RE: generic strncpy - off-by-one error

From: Peter Kjellerstedt (peter.kjellerstedt_at_axis.com)
Date: 08/20/03

  • Next message: CaT: "[PATCH 0/16] C99: 2.6.0-t3-bk7"
    To: "'Timothy Miller'" <miller@techsource.com>, Daniel Forrest <forrest@lmcg.wisc.edu>
    Date:	Wed, 20 Aug 2003 09:43:10 +0200
    
    

    [ I combined all my answers to your four mails into this one. ]

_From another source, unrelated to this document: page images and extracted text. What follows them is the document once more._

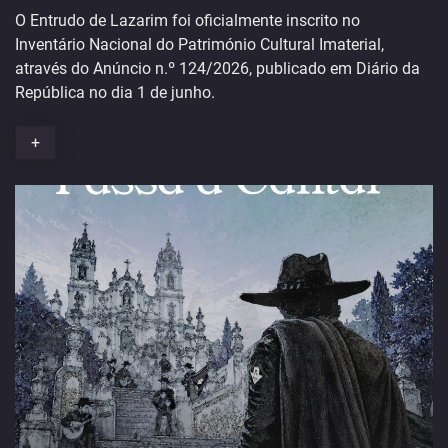
O Entrudo de Lazarim foi oficialmente inscrito no
Inventário Nacional do Património Cultural Imaterial,
através do Anúncio n.º 124/2026, publicado em Diário da
República no dia 1 de junho.
+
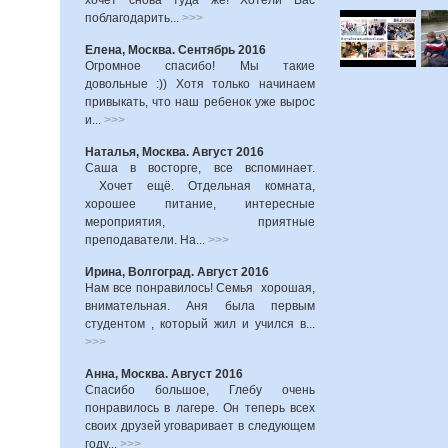
хочет снова туда же! Хотели Вас
поблагодарить...
>>>
Елена, Москва. Сентябрь 2016
Огромное спасибо! Мы такие
довольные :)) Хотя только начинаем
привыкать, что наш ребенок уже вырос
и...
>>>
Наталья, Москва. Август 2016
Саша в восторге, все вспоминает.
Хочет ещё. Отдельная комната,
хорошее питание, интересные
мероприятия, приятные
преподаватели. На...
>>>
Ирина, Волгоград. Август 2016
Нам все понравилось! Семья хорошая,
внимательная. Аня была первым
студентом , который жил и учился в...
>>>
Анна, Москва. Август 2016
Спасибо большое, Глебу очень
понравилось в лагере. Он теперь всех
своих друзей уговаривает в следующем
году...
>>>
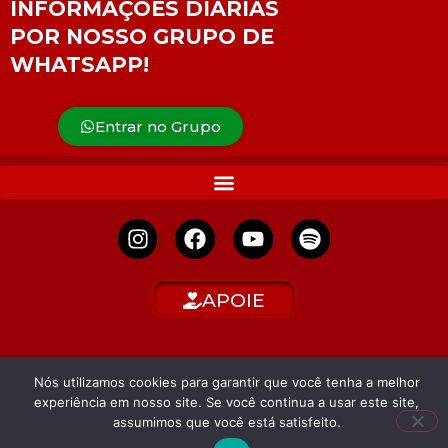
INFORMAÇÕES DIÁRIAS
POR NOSSO GRUPO DE
WHATSAPP!
Entrar no Grupo
APOIE
Nós utilizamos cookies para garantir que você tenha a melhor
experiência em nosso site. Se você continua a usar este site,
assumimos que você está satisfeito.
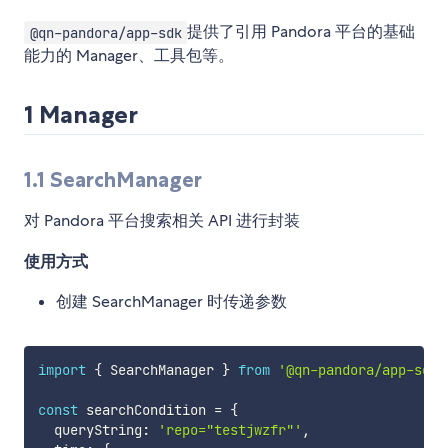
提供了引用 Pandora 平台的基础
@qn-pandora/app-sdk
能力的 Manager、工具包等。
1 Manager
1.1 SearchManager
对 Pandora 平台搜索相关 API 进行封装
使用方式
创建 SearchManager 时传递参数
import
{
 SearchManager 
}
from
'@qn-pandora/app-sdk'
const
 searchCondition 
=
{
  queryString
:
'repo="testjwzfr"'
,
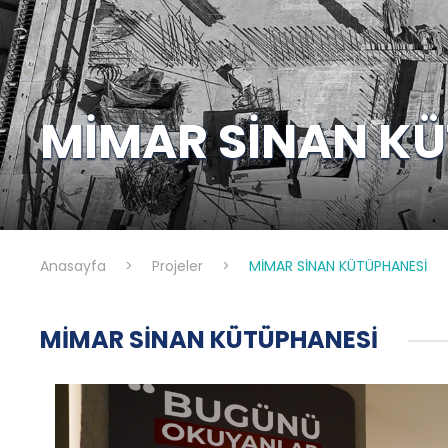
MİMAR SİNAN K
Anasayfa
>
Projeler
>
MİMAR SİNAN KÜTÜPHANESİ
MİMAR SİNAN KÜTÜPHANESİ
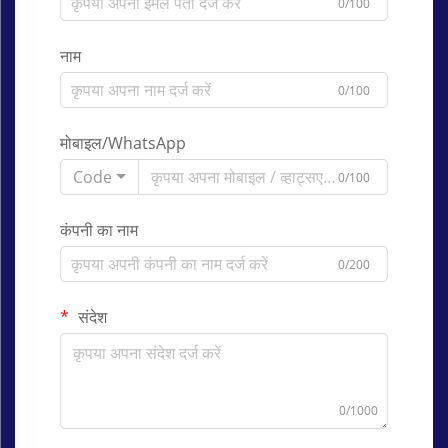
0/100
नाम
0/100
मोबाइल/WhatsApp
Code
0/100
कंपनी का नाम
0/200
संदेश
0/1000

    > -----Original Message-----
    > From: Timothy Miller [mailto:miller@techsource.com]
    > Sent: Monday, August 18, 2003 18:07
    > To: Peter Kjellerstedt
    > Cc: 'Willy Tarreau'; linux-kernel mailing list
    > Subject: Re: generic strncpy - off-by-one error
    >
    > Peter Kjellerstedt wrote:
    > > For loops 2.867568 5.620561 8.128734 28.286289
    > > Multi byte fill 2.868031 5.670782 6.312027 11.336015
    > >
    > > And here are the numbers for my P4:
    > >
    > > For loops 3.060262 5.927378 8.796814 30.659818
    > > Multi byte fill 3.126607 5.898459 7.096685 13.135379
    > >
    > > So there is no doubt that the multi byte version is a clear
    > > winner (which was expected, I suppose).
    >
    > Cool! Hey, is this just an exercise, or are we actually going to
    > use this? I would be very happy to have something I contributed
    > to put into the kernel. :)

    I have no idea. But it sure seems like the generic strncpy() could
    use some improvement (and probably strcpy() too). However, I guess
    one can argue that it is better to keep the generic implementations
    as simple as possible, and then have each architecture implement
    their own optimized versions.

    > > Here is the code that I used:
    > >
    > > char *strncpy(char *dest, const char *src, size_t count)
    > > {
    > > char *tmp = dest;
    > >
    > > while (count && *src) {
    > > *tmp++ = *src++;
    > > count--;
    > > }
    > >
    > > if (count) {
    >
    > Good idea... bad to do so many checks if count is zero. On the
    > other hand, if count is rarely zero, then it's a loss. Maybe
    > benchmark with and without?

    Actually, I think this change would be lost in the noise in
    the measurements.

    > > size_t count2;
    > >
    > > while (count & (sizeof(long) - 1)) {
    > > *tmp++ = '\0';
    > > count--;
    > > }
    > >
    > > count2 = count / sizeof(long);
    >
    > I know that a good compiler should migrate code to help the CPU
    > pipeline, but how about moving this "count2 = " line up to before
    > the first fill loop. See if that helps any. Always good to
    > precompute well in advance.

    Cannot do that as the first loop modifies count.

    > > while (count2) {
    > > *((long *)tmp)++ = '\0';
    > > count2--;
    > > }
    > >
    > > count &= (sizeof(long) - 1);
    >
    > And move this to before the middle fill loop.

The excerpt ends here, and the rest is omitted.